■ **Problem**
Every line containing "ΔΙΑΤΡΟΦΗ" should be copied out. Go through the entries and find them.

■ **Source material**
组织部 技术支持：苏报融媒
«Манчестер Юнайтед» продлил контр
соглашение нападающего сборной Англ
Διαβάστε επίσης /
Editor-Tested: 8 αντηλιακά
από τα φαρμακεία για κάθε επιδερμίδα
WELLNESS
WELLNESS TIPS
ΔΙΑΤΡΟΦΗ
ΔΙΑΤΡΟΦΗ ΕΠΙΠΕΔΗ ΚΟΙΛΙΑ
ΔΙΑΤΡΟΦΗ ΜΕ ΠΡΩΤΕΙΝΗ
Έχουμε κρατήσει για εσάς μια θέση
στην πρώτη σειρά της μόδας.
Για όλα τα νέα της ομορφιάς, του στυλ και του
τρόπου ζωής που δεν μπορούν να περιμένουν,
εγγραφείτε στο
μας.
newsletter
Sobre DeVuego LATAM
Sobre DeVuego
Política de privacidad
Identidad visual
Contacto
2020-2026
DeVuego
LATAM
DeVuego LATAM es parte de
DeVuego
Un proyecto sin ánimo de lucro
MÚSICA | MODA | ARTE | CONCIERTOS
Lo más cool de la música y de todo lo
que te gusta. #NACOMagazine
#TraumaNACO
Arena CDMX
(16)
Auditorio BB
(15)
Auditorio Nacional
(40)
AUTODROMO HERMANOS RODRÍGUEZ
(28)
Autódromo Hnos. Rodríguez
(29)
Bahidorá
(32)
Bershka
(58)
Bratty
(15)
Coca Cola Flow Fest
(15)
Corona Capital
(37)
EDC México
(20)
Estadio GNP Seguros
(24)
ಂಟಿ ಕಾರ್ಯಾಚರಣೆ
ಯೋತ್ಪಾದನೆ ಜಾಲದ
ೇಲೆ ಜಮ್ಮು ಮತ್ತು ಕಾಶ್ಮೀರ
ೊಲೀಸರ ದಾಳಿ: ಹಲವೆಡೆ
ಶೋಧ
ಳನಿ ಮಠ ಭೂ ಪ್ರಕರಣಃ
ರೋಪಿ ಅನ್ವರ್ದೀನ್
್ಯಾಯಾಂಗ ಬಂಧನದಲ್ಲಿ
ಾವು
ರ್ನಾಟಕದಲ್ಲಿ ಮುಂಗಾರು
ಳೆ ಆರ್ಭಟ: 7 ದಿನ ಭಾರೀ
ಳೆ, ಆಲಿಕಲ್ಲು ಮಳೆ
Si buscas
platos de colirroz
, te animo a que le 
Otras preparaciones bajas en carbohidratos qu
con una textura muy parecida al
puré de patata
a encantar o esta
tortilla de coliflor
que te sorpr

■ **Exercise response**
ΔΙΑΤΡΟΦΗ
ΔΙΑΤΡΟΦΗ ΕΠΙΠΕΔΗ ΚΟΙΛΙΑ
ΔΙΑΤΡΟΦΗ ΜΕ ΠΡΩΤΕΙΝΗ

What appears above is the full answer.